> **Your goal**:
Taking the line with "Double layer front" as the first and the line with "Smooth and comfortable" as the last, set down exactly every line in that range from the entries below, and no more.
(Supplied material)
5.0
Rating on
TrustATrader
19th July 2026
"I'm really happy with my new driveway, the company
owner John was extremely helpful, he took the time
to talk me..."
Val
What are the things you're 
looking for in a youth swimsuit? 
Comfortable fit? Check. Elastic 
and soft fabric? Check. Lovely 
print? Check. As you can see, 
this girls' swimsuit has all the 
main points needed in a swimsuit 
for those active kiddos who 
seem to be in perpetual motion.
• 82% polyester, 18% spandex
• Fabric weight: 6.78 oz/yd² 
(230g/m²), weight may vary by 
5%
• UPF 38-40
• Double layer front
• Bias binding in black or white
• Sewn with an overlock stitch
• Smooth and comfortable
(End Supplied material)
(Supplied material)
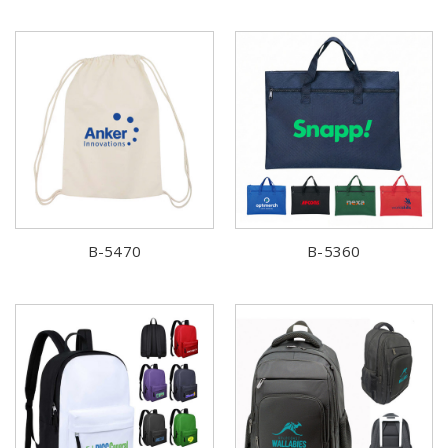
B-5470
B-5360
(End Supplied material)
(Supplied material)
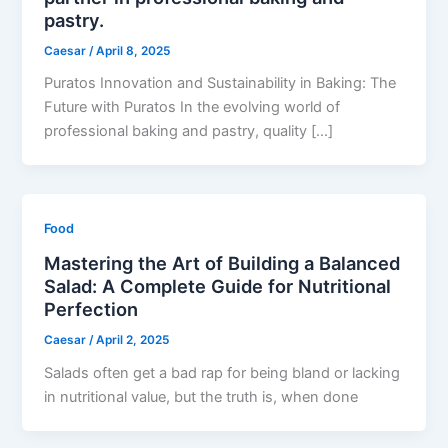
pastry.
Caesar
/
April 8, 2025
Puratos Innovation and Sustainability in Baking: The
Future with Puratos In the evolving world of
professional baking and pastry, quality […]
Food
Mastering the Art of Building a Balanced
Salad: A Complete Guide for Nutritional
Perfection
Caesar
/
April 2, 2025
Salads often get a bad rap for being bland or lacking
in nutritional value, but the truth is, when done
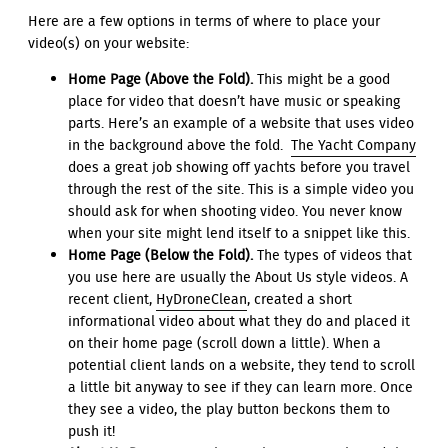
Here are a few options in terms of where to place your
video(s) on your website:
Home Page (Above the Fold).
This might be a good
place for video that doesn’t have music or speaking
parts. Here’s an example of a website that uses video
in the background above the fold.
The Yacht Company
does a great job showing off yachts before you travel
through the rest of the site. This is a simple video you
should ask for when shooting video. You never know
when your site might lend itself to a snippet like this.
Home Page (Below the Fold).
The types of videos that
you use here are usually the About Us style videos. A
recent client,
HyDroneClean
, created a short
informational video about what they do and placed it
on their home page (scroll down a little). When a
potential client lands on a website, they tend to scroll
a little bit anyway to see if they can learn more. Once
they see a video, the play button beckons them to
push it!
(End Supplied material)
> **Answer space**:
• Double layer front
• Bias binding in black or white
• Sewn with an overlock stitch
• Smooth and comfortable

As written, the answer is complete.